I don't think it's necessary to bake type checks into the deserialization itself, since the RPC system already doesn't make any assumptions about the payloads it is moving around (other than that they are composed of only the types that the deserialization supports, which is a fixed list).
History has shown that, if you want things to be popular, you should choose the latter, but I think the tide has turned enough that the former could be the right choice now. That's also the reason why we use Typescript instead of JS, so mandatory static typing would definitely fit with the zeitgeist.
Honestly, the boundary is the one place where I wouldn't want to not have types.
I.e. imagine you need this:
promise1 = foo.call1();
promise2 = foo.call2();
promise3 = foo.call2(promise1 + promise2);
Can't implement that "+" there unless... promise1 = foo.call1();
promise2 = foo.call2();
promise3 = foo.add(promise1, promise2)
promise4 = foo.call2(promise3);
You can also make some kind of a RpcNumber object so you can use their Proxy function to do promise1.add(promise2) but ultimately you don't want to write such classes on the spot every time. Or functions on the server for it.The problem is even that won't give you conditions (loops, branches) that run on the server, the server execution is blocked by the client.
Once you realize THAT, you realize it's most optimal if both sides exchange command buffers in general, including batch instructions to remote and local calls and standardized expression syntax and library.
What they did with array.map() is cute but it's not obvious what you can and what you can't do with this, and most developers will end up tripping up every time they use it, both trying to overuse this feature and underusing it, unaware of what it maps, how, when and where.
For example this record replay can't do any (again...) arithmetic, logic, branching and so on. It can record calling method on the Proxy and replaying this on the other side, in simple containers, like an object literal.
This is where GraphQL is better because it's an explicit buffer send and an explicit buffer return. The number of roundtrips and what maps how is not hidden.
GraphQL has its own mess of poorly considered features, but I don't think Cap'n Web survives prolonged contact with reality because of how implicit and magical everything is.
When you make an abstraction like this, it needs to work ALL THE TIME, so you don't have to think about it. If it only works in demo examples written by developers who know exactly when the abstraction breaks, real devs won't touch it.

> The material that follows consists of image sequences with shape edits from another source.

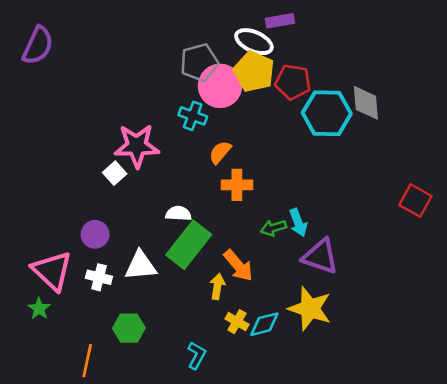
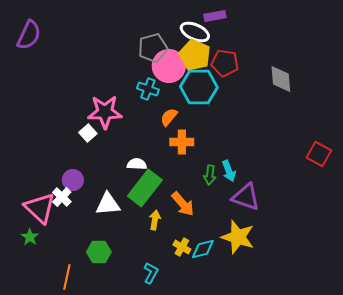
cyan hexagon: (327, 113) -> (199, 87), moved
green arrow: (273, 228) -> (210, 175), turned -66
white cross: (99, 277) -> (62, 197), moved, turned 30
yellow arrow: (217, 286) -> (155, 220), moved

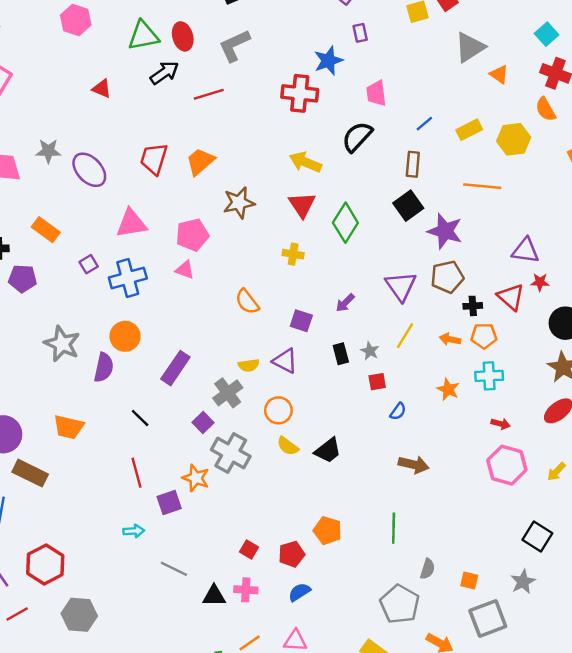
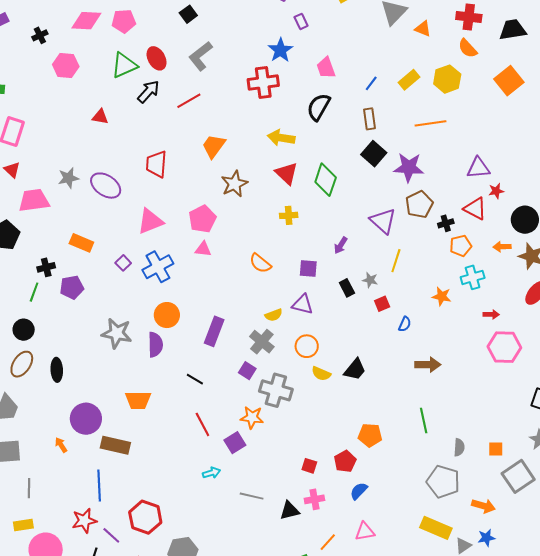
orange trapezoid: (200, 161) -> (214, 146), moved
orange arrow: (450, 339) -> (502, 247), moved

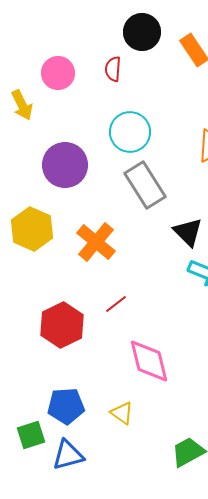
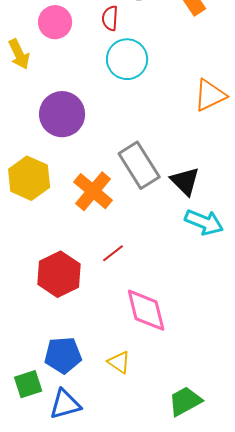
cyan circle: (130, 132) -> (127, 59), moved
gray rectangle: (145, 185) -> (139, 165), moved

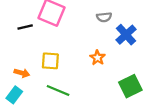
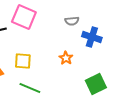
blue cross: (126, 35) -> (92, 37), turned -30

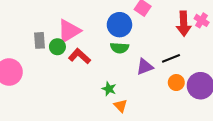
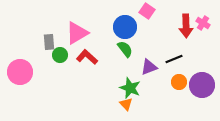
green circle: (57, 47) -> (60, 55), moved
green semicircle: (119, 48) -> (125, 49), turned -132
green star: (109, 89) -> (130, 88), moved, size x1.5

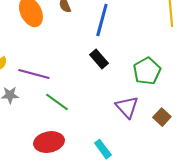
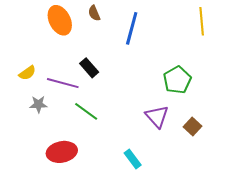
black rectangle: (99, 59) -> (89, 68), moved
red ellipse: (49, 142) -> (62, 152), moved

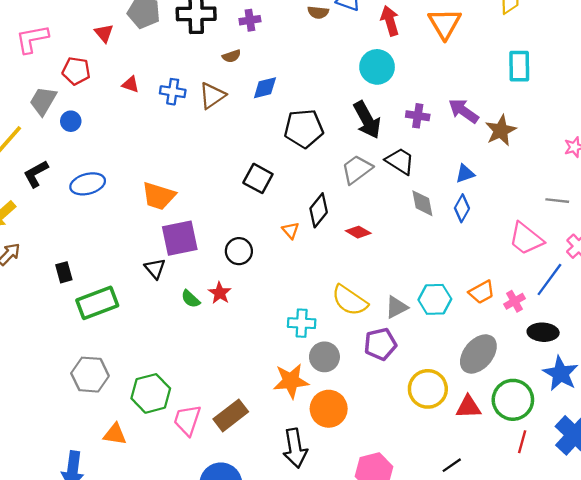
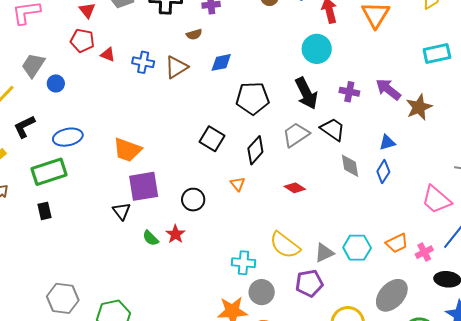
cyan rectangle: (519, 66) -> (437, 53), turned 76
red pentagon: (76, 71) -> (82, 40), moved
black diamond: (319, 210) -> (255, 150), moved
green rectangle: (97, 303) -> (49, 172), moved

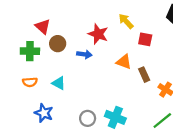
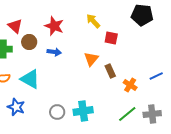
red star: (98, 34) -> (54, 26), moved
orange triangle: (124, 62) -> (91, 59), turned 49
cyan triangle: (59, 83) -> (30, 79), size x1.5
cyan cross: (115, 117) -> (83, 111), turned -30

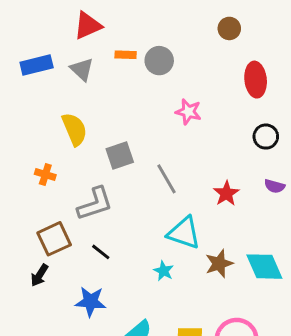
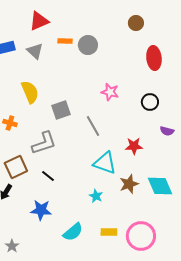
pink star: (188, 112) -> (110, 92), moved
black circle: (266, 137) -> (150, 102), moved
red star: (226, 193) -> (134, 146), moved, turned 30
cyan star: (164, 271) -> (96, 196), moved

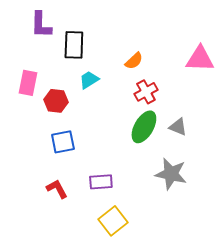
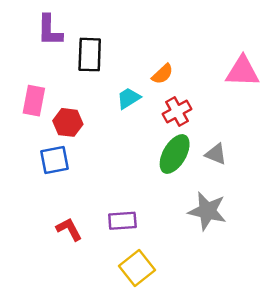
cyan trapezoid: (89, 80) -> (129, 98), moved
blue square: (63, 142) -> (55, 160), moved

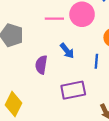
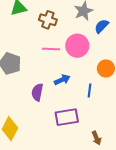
blue arrow: (67, 51) -> (62, 80), turned -77

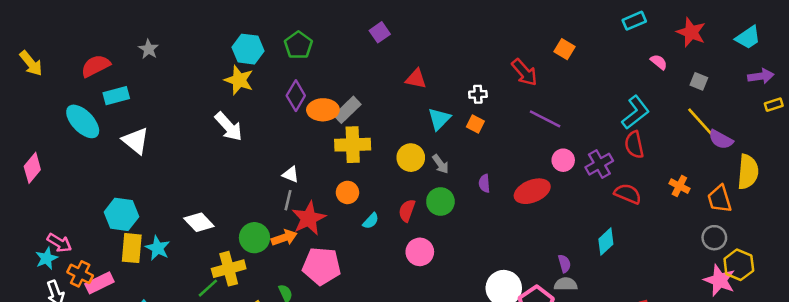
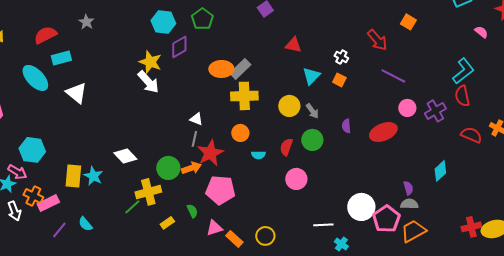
yellow star: (239, 80) -> (150, 62), moved
white cross: (478, 94) -> (341, 57), turned 32
purple diamond: (296, 96) -> (179, 47), moved, turned 30
red semicircle: (628, 194) -> (471, 135), moved
cyan hexagon: (121, 214) -> (32, 150), moved
cyan semicircle: (371, 221) -> (258, 155), turned 48

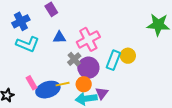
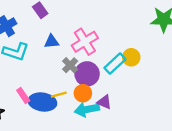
cyan rectangle: (113, 60) -> (115, 64), turned 30
blue ellipse: (48, 90) -> (42, 102), turned 30
purple triangle: (102, 93) -> (104, 102), turned -40

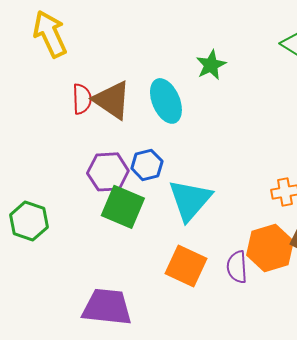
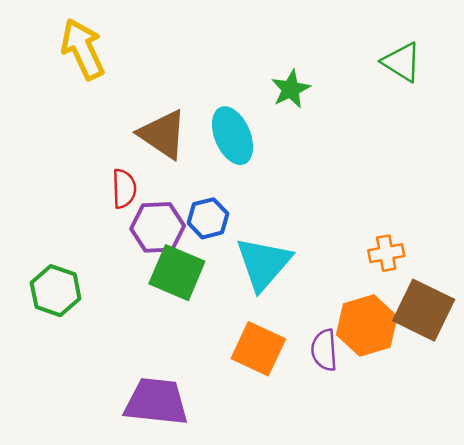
red semicircle: (82, 99) -> (124, 189), moved

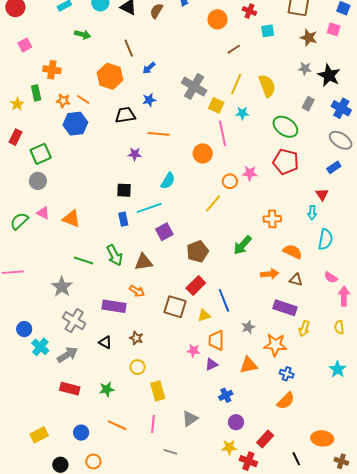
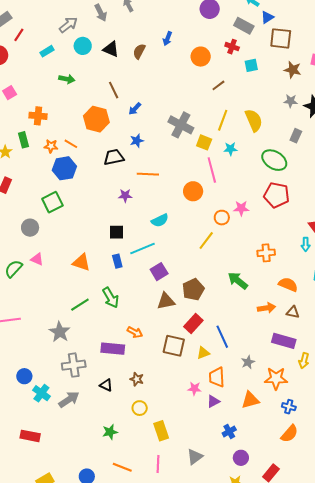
green square: (41, 154) -> (52, 202), moved
cyan semicircle: (168, 181) -> (160, 220), turned 36
orange triangle: (71, 219) -> (81, 262), moved
green arrow: (242, 245) -> (238, 281), turned 90
green line: (84, 261) -> (80, 305), turned -48
brown triangle: (144, 262) -> (166, 301), moved
gray cross: (74, 321) -> (74, 365), turned -35
red rectangle: (70, 389) -> (30, 436), moved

Why not "application/octet-stream" header and sending ArrayBuffer over the network ?
I'm obviously a huge fan of binary serialization; I wrote Cap'n Proto and Protobuf v2 after all.
But when you're working with pure JS, it's hard to be much faster than the built-in JSON implementation, and even if you can beat it, you're only going to get there with a lot of code, and in a browser code footprint often matters more than runtime speed.